### Task directions
Beginning at the top of the data below, restate every line word for word until the line containing "causing many types" has been included, and omit the pictures.

### Information provided
__________

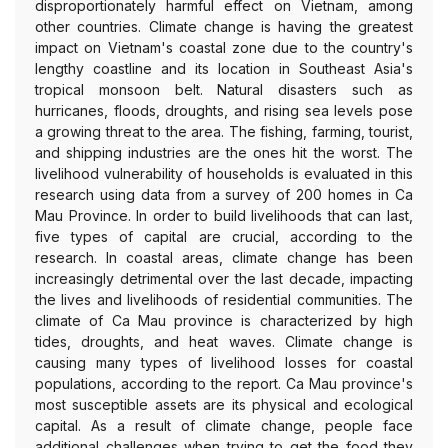
disproportionately harmful effect on Vietnam, among
other countries. Climate change is having the greatest
impact on Vietnam's coastal zone due to the country's
lengthy coastline and its location in Southeast Asia's
tropical monsoon belt. Natural disasters such as
hurricanes, floods, droughts, and rising sea levels pose
a growing threat to the area. The fishing, farming, tourist,
and shipping industries are the ones hit the worst. The
livelihood vulnerability of households is evaluated in this
research using data from a survey of 200 homes in Ca
Mau Province. In order to build livelihoods that can last,
five types of capital are crucial, according to the
research. In coastal areas, climate change has been
increasingly detrimental over the last decade, impacting
the lives and livelihoods of residential communities. The
climate of Ca Mau province is characterized by high
tides, droughts, and heat waves. Climate change is
causing many types of livelihood losses for coastal
populations, according to the report. Ca Mau province's
most susceptible assets are its physical and ecological
capital. As a result of climate change, people face
additional challenges when trying to get the food they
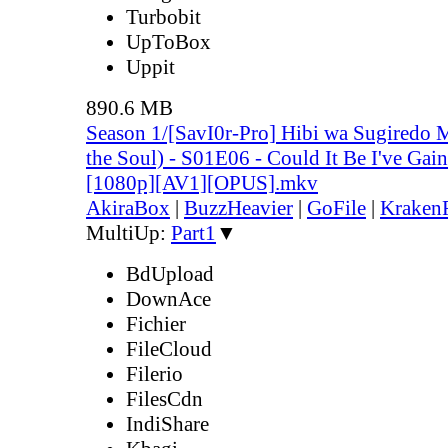
Turbobit
UpToBox
Uppit
890.6 MB
Season 1/[SavI0r-Pro] Hibi wa Sugiredo 
the Soul) - S01E06 - Could It Be I've Ga
[1080p][AV1][OPUS].mkv
AkiraBox
|
BuzzHeavier
|
GoFile
|
KrakenF
MultiUp:
Part1
▼
BdUpload
DownAce
Fichier
FileCloud
Filerio
FilesCdn
IndiShare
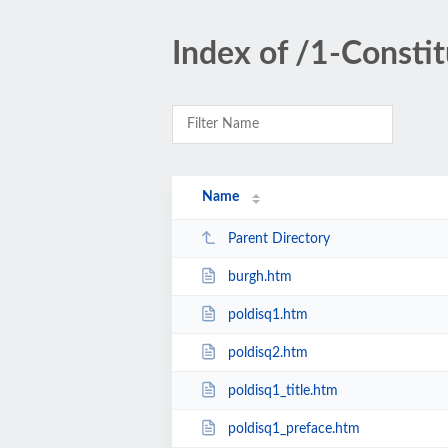
Index of /1-Consti
Name
Parent Directory
burgh.htm
poldisq1.htm
poldisq2.htm
poldisq1_title.htm
poldisq1_preface.htm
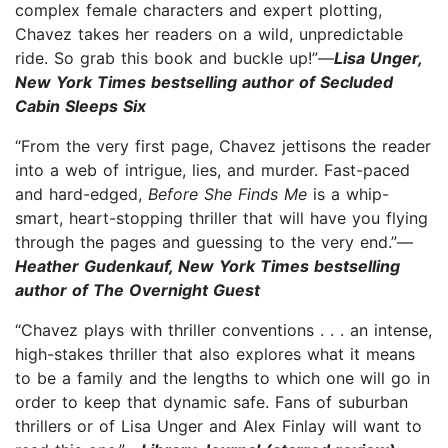
complex female characters and expert plotting,
Chavez takes her readers on a wild, unpredictable
ride. So grab this book and buckle up!”—
Lisa Unger,
New York Times bestselling author of Secluded
Cabin Sleeps Six
“From the very first page, Chavez jettisons the reader
into a web of intrigue, lies, and murder. Fast-paced
and hard-edged,
Before She Finds Me
is a whip-
smart, heart-stopping thriller that will have you flying
through the pages and guessing to the very end.”—
Heather Gudenkauf, New York Times bestselling
author of The Overnight Guest
“Chavez plays with thriller conventions . . . an intense,
high-stakes thriller that also explores what it means
to be a family and the lengths to which one will go in
order to keep that dynamic safe. Fans of suburban
thrillers or of Lisa Unger and Alex Finlay will want to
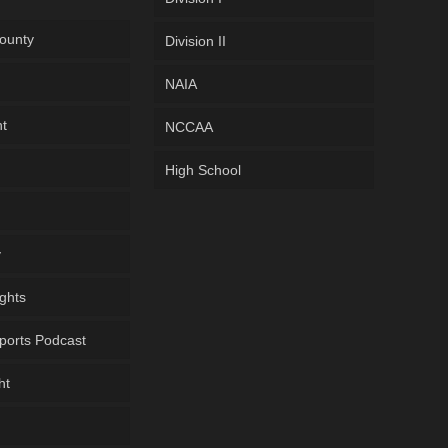
ounty
Division II
NAIA
ht
NCCAA
High School
y
ghts
ports Podcast
ht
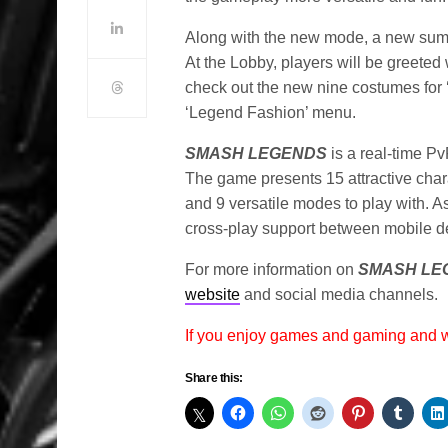
Along with the new mode, a new su
At the Lobby, players will be greeted
check out the new nine costumes for 
‘Legend Fashion’ menu.
SMASH LEGENDS
is a real-time P
The game presents 15 attractive chara
and 9 versatile modes to play with. A
cross-play support between mobile d
For more information on
SMASH LE
website
and social media channels.
If you enjoy games and gaming and
Share this:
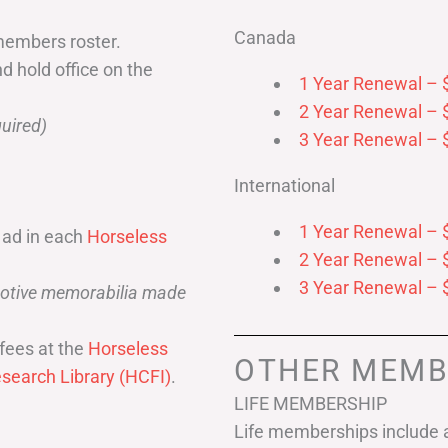
Canada
members roster.
nd hold office on the
1 Year Renewal – 
2 Year Renewal – 
uired)
3 Year Renewal – 
International
1 Year Renewal – 
 ad in each
Horseless
2 Year Renewal – 
3 Year Renewal – 
omotive memorabilia made
fees at the
Horseless
OTHER MEMB
search Library (HCFI)
.
LIFE MEMBERSHIP
Life memberships include a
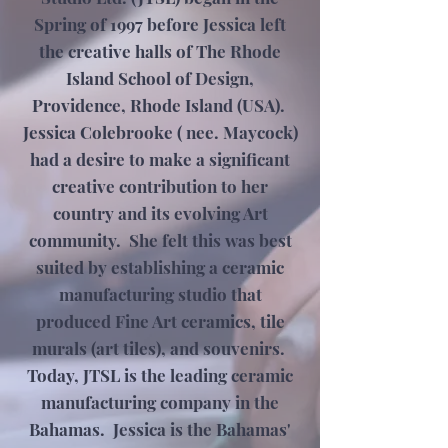
Spring of 1997 before Jessica left
the creative halls of The Rhode
Island School of Design,
Providence, Rhode Island (USA).
Jessica Colebrooke ( nee. Maycock)
had a desire to make a significant
creative contribution to her
country and its evolving Art
community. She felt this was best
suited by establishing a ceramic
manufacturing studio that
produced Fine Art ceramics, tile
murals (art tiles), and souvenirs.
Today, JTSL is the leading ceramic
manufacturing company in the
Bahamas. Jessica is the Bahamas'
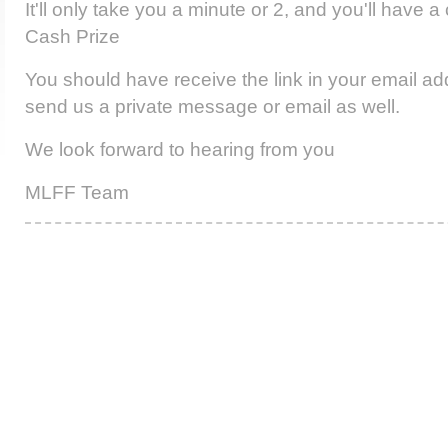
It'll only take you a minute or 2, and you'll have 
Cash Prize
You should have receive the link in your email add
send us a private message or email as well.
We look forward to hearing from you
MLFF Team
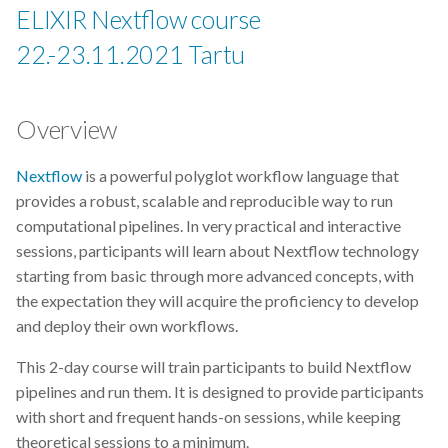
EBI
ELIXIR Nextflow course
22.-23.11.2021 Tartu
ELITMa
ELIXIR
Overview
ELIXIR Estonia
Nextflow
is a powerful polyglot workflow language that
provides a robust, scalable and reproducible way to run
ELIXIR Europe
computational pipelines. In very practical and interactive
sessions, participants will learn about Nextflow technology
ELN
starting from basic through more advanced concepts, with
the expectation they will acquire the proficiency to develop
ENA
and deploy their own workflows.
ETAIS
This 2-day course will train participants to build Nextflow
pipelines and run them. It is designed to provide participants
Exploratory Data Analysis
with short and frequent hands-on sessions, while keeping
theoretical sessions to a minimum.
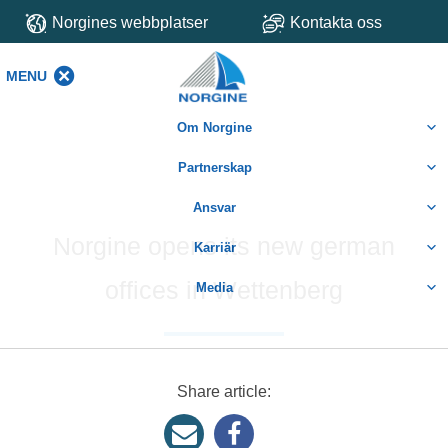
Norgines webbplatser
Kontakta oss
MENU
MENU
Om Norgine
Partnerskap
Ansvar
Norgine opens its new german
Karriär
offices in Wettenberg
Media
Share article:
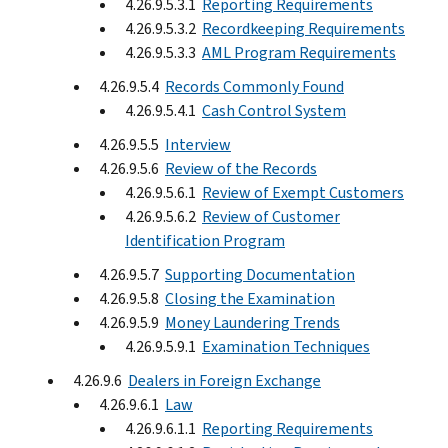
4.26.9.5.3.1
Reporting Requirements
4.26.9.5.3.2
Recordkeeping Requirements
4.26.9.5.3.3
AML Program Requirements
4.26.9.5.4
Records Commonly Found
4.26.9.5.4.1
Cash Control System
4.26.9.5.5
Interview
4.26.9.5.6
Review of the Records
4.26.9.5.6.1
Review of Exempt Customers
4.26.9.5.6.2
Review of Customer
Identification Program
4.26.9.5.7
Supporting Documentation
4.26.9.5.8
Closing the Examination
4.26.9.5.9
Money Laundering Trends
4.26.9.5.9.1
Examination Techniques
4.26.9.6
Dealers in Foreign Exchange
4.26.9.6.1
Law
4.26.9.6.1.1
Reporting Requirements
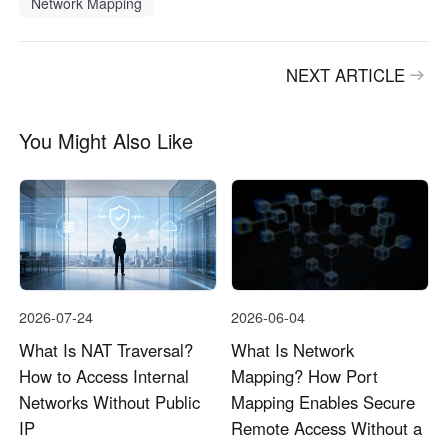
Network Mapping
NEXT ARTICLE
You Might Also Like
2026-07-24
2026-06-04
What Is NAT Traversal?
What Is Network
How to Access Internal
Mapping? How Port
Networks Without Public
Mapping Enables Secure
IP
Remote Access Without a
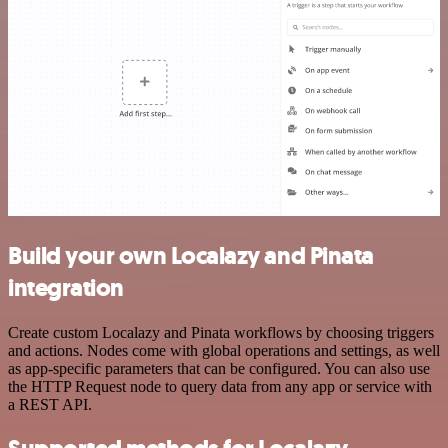
Build your own Localazy and Pinata
integration
Create custom Localazy and Pinata workflows by choosing triggers
and actions. Nodes come with global operations and settings, as well
as app-specific parameters that can be configured. You can also use
the HTTP Request node to query data from any app or service with
a REST API.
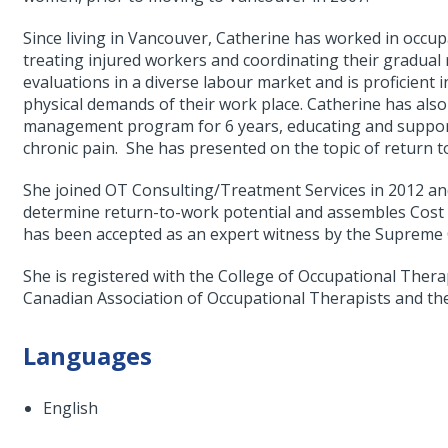
Since living in Vancouver, Catherine has worked in occu
treating injured workers and coordinating their gradual
evaluations in a diverse labour market and is proficient in
physical demands of their work place. Catherine has also
management program for 6 years, educating and support
chronic pain. She has presented on the topic of return t
She joined OT Consulting/Treatment Services in 2012 an
determine return-to-work potential and assembles Cost o
has been accepted as an expert witness by the Supreme 
She is registered with the College of Occupational Thera
Canadian Association of Occupational Therapists and th
Languages
English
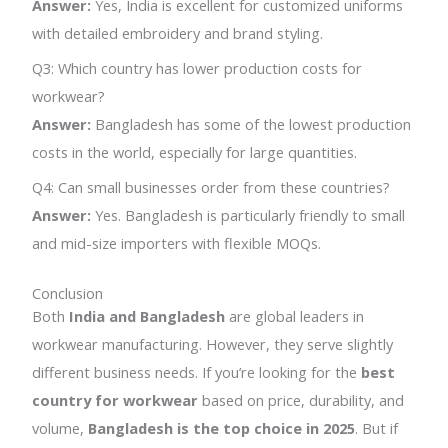
Answer:
Yes, India is excellent for customized uniforms
with detailed embroidery and brand styling.
Q3: Which country has lower production costs for
workwear?
Answer:
Bangladesh has some of the lowest production
costs in the world, especially for large quantities.
Q4: Can small businesses order from these countries?
Answer:
Yes. Bangladesh is particularly friendly to small
and mid-size importers with flexible MOQs.
Conclusion
Both
India and Bangladesh
are global leaders in
workwear manufacturing. However, they serve slightly
different business needs. If you’re looking for the
best
country for workwear
based on price, durability, and
volume,
Bangladesh is the top choice in 2025
. But if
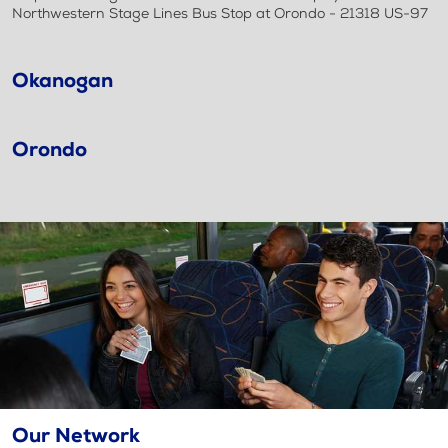
Northwestern Stage Lines Bus Stop at Orondo - 21318 US-97
Okanogan
Orondo
Our Network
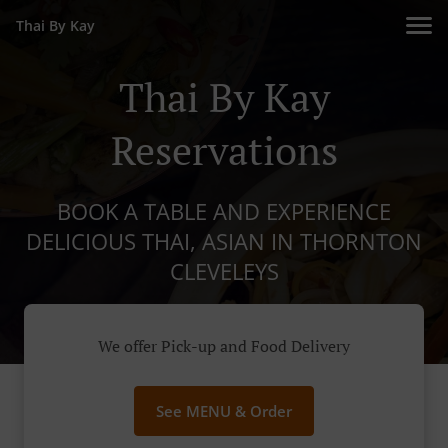
Thai By Kay
Thai By Kay
Reservations
BOOK A TABLE AND EXPERIENCE
DELICIOUS THAI, ASIAN IN THORNTON
CLEVELEYS
We offer Pick-up and Food Delivery
See MENU & Order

__________

### Completed task
disproportionately harmful effect on Vietnam, among
other countries. Climate change is having the greatest
impact on Vietnam's coastal zone due to the country's
lengthy coastline and its location in Southeast Asia's
tropical monsoon belt. Natural disasters such as
hurricanes, floods, droughts, and rising sea levels pose
a growing threat to the area. The fishing, farming, tourist,
and shipping industries are the ones hit the worst. The
livelihood vulnerability of households is evaluated in this
research using data from a survey of 200 homes in Ca
Mau Province. In order to build livelihoods that can last,
five types of capital are crucial, according to the
research. In coastal areas, climate change has been
increasingly detrimental over the last decade, impacting
the lives and livelihoods of residential communities. The
climate of Ca Mau province is characterized by high
tides, droughts, and heat waves. Climate change is
causing many types of livelihood losses for coastal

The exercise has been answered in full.